Are you mission-driven? Or relationship-driven?
Know the difference and invest your energy accordingly
A few years ago, when my daughter was procrastinating about completing her short film, we had a conversation that led to an important realization.
My daughter is a relationship-driven person.
I had been thinking about why people procrastinate. The usual accusations of laziness or distractability didn’t seem to add up for her.
I know my daughter isn’t lazy.
So I thought instead, “What if working on her short film isn’t solving her real problem?”
I reasoned that if there is some more important, albeit unconscious, psychological problem going on with her, then she won’t have the creative energy to do anything else until that unconscious problem is resolved.
My daughter was certainly anxious, lonely, and upset. Her Mother and I had recently separated. Her oldest brother had moved out of town to attend graduate school, and her closest brother became so absorbed in his new girlfriend that he was no longer paying much attention to my daughter.

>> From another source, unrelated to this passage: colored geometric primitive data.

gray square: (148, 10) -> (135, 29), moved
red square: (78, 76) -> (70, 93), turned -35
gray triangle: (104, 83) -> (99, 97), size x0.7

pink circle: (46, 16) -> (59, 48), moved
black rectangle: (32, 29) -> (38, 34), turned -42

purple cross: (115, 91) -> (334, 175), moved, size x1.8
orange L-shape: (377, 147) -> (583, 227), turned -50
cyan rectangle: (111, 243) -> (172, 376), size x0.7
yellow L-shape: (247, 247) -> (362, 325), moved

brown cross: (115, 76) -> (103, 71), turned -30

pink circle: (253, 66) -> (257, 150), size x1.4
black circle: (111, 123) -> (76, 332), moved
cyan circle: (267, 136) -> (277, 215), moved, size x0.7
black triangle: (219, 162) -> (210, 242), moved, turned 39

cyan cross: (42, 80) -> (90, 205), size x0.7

In fact, her short film was something of a biographical story of working through grief and seeking a new community of friends that might mitigate the sense of loss she felt upon the disintegration of our family.

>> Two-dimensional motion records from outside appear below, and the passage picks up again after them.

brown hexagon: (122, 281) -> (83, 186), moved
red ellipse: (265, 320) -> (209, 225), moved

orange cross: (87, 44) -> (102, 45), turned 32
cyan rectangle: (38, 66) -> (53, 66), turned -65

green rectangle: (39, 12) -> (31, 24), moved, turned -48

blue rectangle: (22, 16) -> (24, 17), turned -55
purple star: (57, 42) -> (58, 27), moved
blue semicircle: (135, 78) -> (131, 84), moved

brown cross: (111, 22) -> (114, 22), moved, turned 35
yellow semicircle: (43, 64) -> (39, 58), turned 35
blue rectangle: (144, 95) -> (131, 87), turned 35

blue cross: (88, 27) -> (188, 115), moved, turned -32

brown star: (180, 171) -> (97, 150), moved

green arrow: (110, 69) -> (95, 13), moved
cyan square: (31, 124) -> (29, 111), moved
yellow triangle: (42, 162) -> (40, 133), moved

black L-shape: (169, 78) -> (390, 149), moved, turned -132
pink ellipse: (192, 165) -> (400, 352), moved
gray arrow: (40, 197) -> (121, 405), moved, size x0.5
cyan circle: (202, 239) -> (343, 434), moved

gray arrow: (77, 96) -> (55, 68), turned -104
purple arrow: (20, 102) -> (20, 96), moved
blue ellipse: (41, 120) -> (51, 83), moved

When I become anxious, lonely, or upset, I pour myself into my creative work. I write, draw, build, and teach.
That’s when I realized that I am a mission-driven person, and that my daughter and I are different in this respect.
Mission-driven people organize their relationships around their mission.

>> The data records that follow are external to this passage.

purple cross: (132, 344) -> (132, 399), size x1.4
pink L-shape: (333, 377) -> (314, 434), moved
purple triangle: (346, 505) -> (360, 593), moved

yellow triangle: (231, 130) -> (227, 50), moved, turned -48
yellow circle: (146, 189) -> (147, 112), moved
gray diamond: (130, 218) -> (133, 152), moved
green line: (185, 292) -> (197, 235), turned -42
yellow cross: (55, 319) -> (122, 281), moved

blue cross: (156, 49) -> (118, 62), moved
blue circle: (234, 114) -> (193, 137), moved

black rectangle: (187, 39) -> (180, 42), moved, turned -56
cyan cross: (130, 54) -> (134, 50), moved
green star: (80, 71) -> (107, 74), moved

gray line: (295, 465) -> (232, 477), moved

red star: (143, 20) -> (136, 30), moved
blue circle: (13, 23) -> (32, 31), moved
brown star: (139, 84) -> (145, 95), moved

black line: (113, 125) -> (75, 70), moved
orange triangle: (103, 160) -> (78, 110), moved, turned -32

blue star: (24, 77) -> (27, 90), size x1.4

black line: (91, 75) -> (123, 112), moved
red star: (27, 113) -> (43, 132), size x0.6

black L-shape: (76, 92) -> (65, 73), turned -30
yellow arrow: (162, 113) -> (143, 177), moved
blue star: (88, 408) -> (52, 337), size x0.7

Relationship-driven people organize their mission around their relationships.
That’s the most fundamental difference between me and my daughter, and it meant that until she could figure out a way for her film project to strengthen her relationships, she would keep procrastinating on her film.
We talked it through on a ride home from the airport.
I advised her to enlist her friends and favorite people in her film project, because when she feels that the short film is a way to strengthen her relationships, her energy will go way up, and her motivation will return.
That made sense to her.
So she started calling friends in the film and digital culture program at her university, asking them to play a role in production of her short. Of course, many of them said they would love to.
And she enlisted the help of her new friends at the Krav Maga Studio where she had been training. It turned out they liked movies, too.
The result is below.
It’s a story of a young girl in the throes of malaise, who had lost the motivation to take care of herself. But when she is offered an easy excuse to quit, she finds the energy to keep going, and is better off for it.
My favorite part are the end credits, in which you can see the names of the many people who became closer friends as a result of making the film.
Knowing whether you are a relationship-driven person, or a mission-driven person, will help you recognize the unconscious obstacles that are holding you back, and where your best creative energy must be directed.